The massive installation, called “Red, Yellow and Blue,” is made up of 1.4 million feet of rope, painted with more than 3,500 gallons of paint, and creates colorful, wave-like structures throughout the green spaces of the park.

“For Madison Square Park, I wanted to create a work that would impress in scale and still engage rather than intimidate,” said Orly Genger, the Brooklyn-based artist who created the work, in a statement.

Mayor Michael Bloomberg and representatives of the Conservancy gathered at the park on Wednesday to introduce the artist, who spent two years working on the site-specific project.

“It’s a fascinating design and technical process,” said Bloomberg. “It’s both innovative and environmentally sustainable, which makes it a perfect fit for our city.”

The rope used in the project was salvaged from various coastal areas within the city and was then painted with more than 3,500 gallons of paint.

Genger spent the last two years hand-knotting the rope from a warehouse in Greenpoint, with the help of young artists and students, Bloomberg said.

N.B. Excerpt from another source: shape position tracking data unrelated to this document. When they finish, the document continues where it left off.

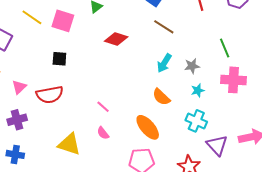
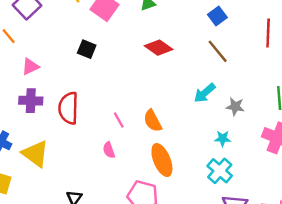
cyan star: (198, 90) -> (223, 138), moved
red semicircle: (50, 95) -> (68, 108), moved, turned 84
orange semicircle: (161, 97) -> (153, 121), moved
purple cross: (17, 120) -> (31, 101), moved
yellow triangle: (69, 144) -> (35, 154), moved

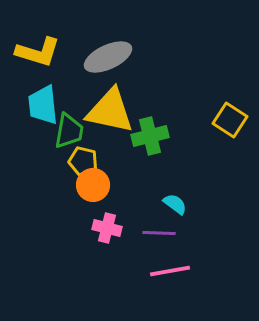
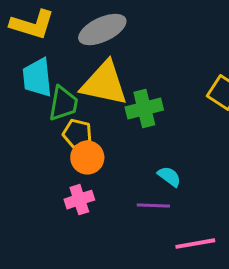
pink cross: (107, 228) -> (79, 200), moved, turned -32
pink line: (170, 271) -> (195, 244), moved

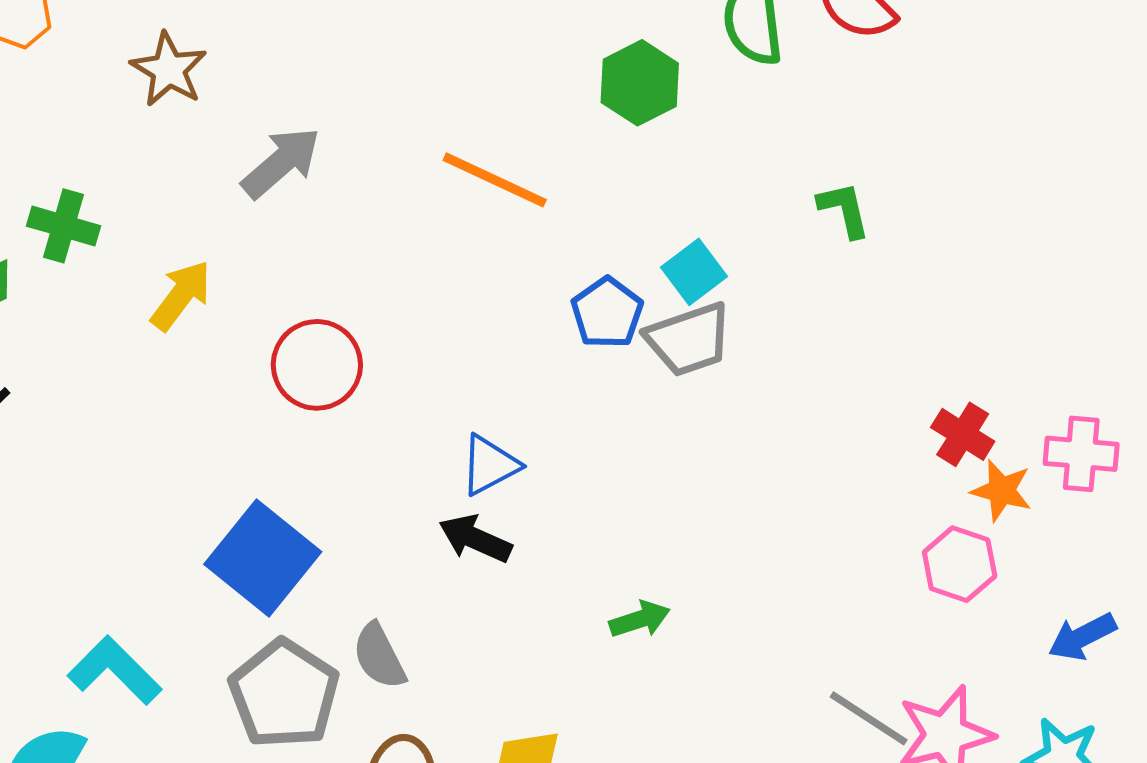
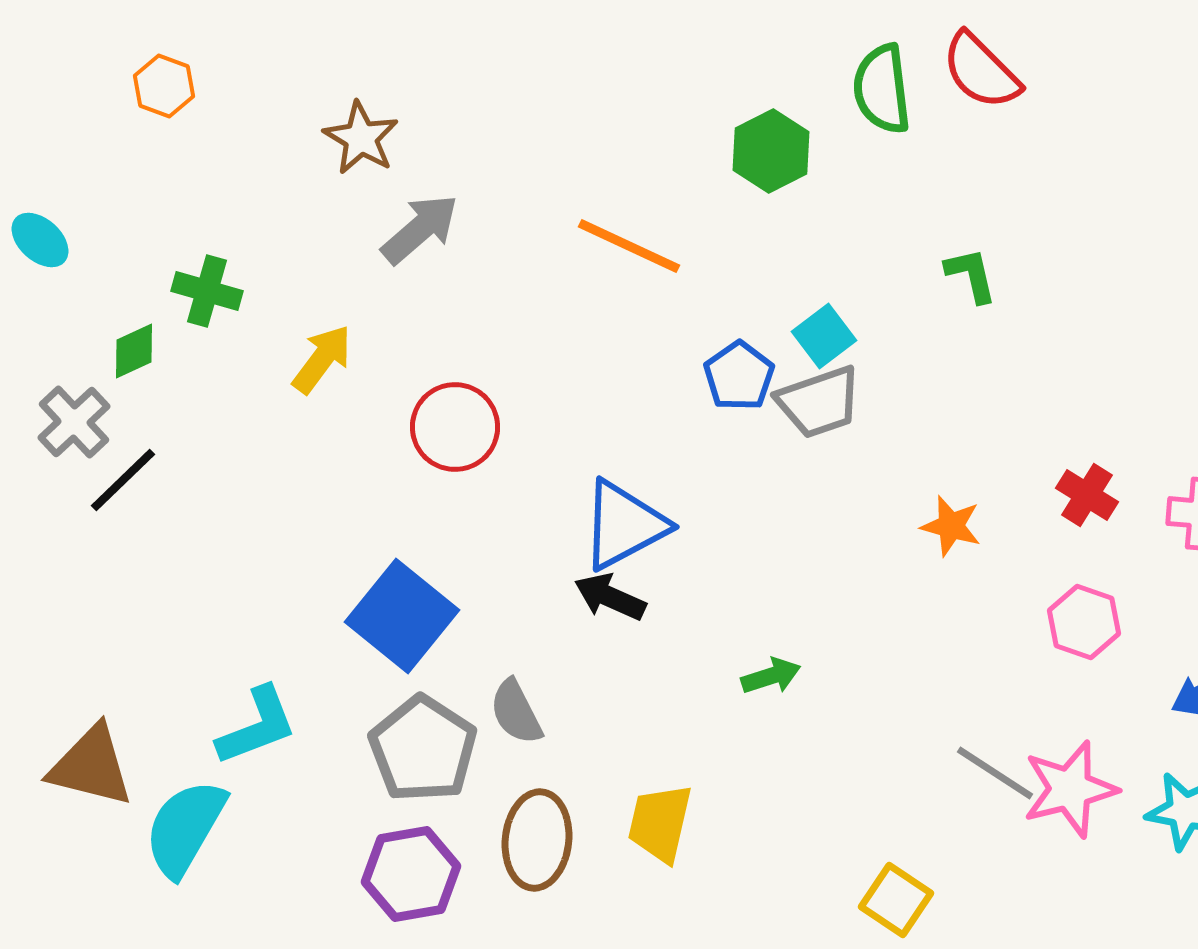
brown star: (169, 70) -> (361, 138), moved
blue triangle: (490, 465) -> (624, 525), size x1.5
orange star: (1001, 491) -> (951, 526), moved
cyan L-shape: (115, 670) -> (257, 726), turned 114

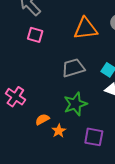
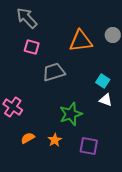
gray trapezoid: (73, 68) -> (54, 72), moved
orange semicircle: (42, 119) -> (28, 138), moved

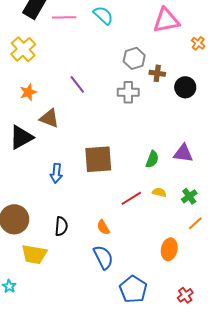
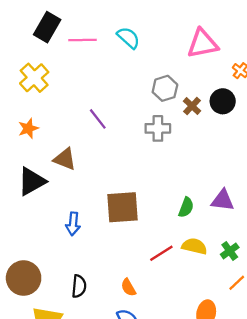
brown cross: (157, 73) -> (192, 106), turned 35
black circle: (185, 87) -> (223, 101), moved
orange star: (28, 92) -> (28, 128), moved
yellow semicircle: (159, 192) -> (194, 246), size x1.5

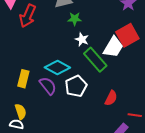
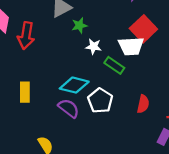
white trapezoid: (113, 47) -> (131, 46), turned 70
green rectangle: (95, 60) -> (114, 65), size x0.7
yellow rectangle: (23, 79) -> (25, 92), moved

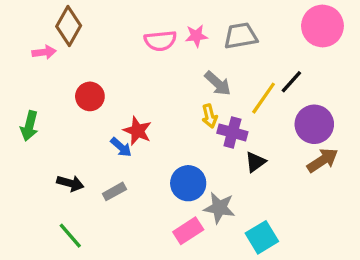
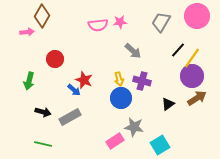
gray trapezoid: (241, 36) -> (161, 22), moved, turned -50
yellow line: (264, 98) -> (192, 58), moved
yellow arrow: (209, 116) -> (119, 79), moved
green arrow: (29, 126) -> (29, 81), moved
black triangle: (255, 162) -> (168, 104), moved
blue circle: (188, 183) -> (121, 98), moved
gray rectangle: (114, 191) -> (70, 117), size x1.5
green line: (70, 236) -> (43, 144), turned -36

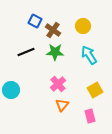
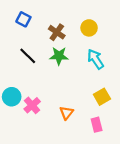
blue square: (35, 21) -> (23, 19), moved
black line: (26, 52) -> (28, 56), turned 66
pink cross: (58, 84) -> (32, 105), moved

To install the work and secure its shape, hundreds of layers of rope had to be threaded through steel pipes, Genger said.

“It’s a very labor-intensive building process,” Genger said.

The artwork will be on display at the north, west and south ends of the park through Sept. 8.

“Orly is a great example of the creative spirit and the entrepreneurial spirit of our city,” the mayor said. “It’s made from 1.4 million feet of nautical rope, which is enough to spread from one end of Manhattan to the other nearly 20 times.”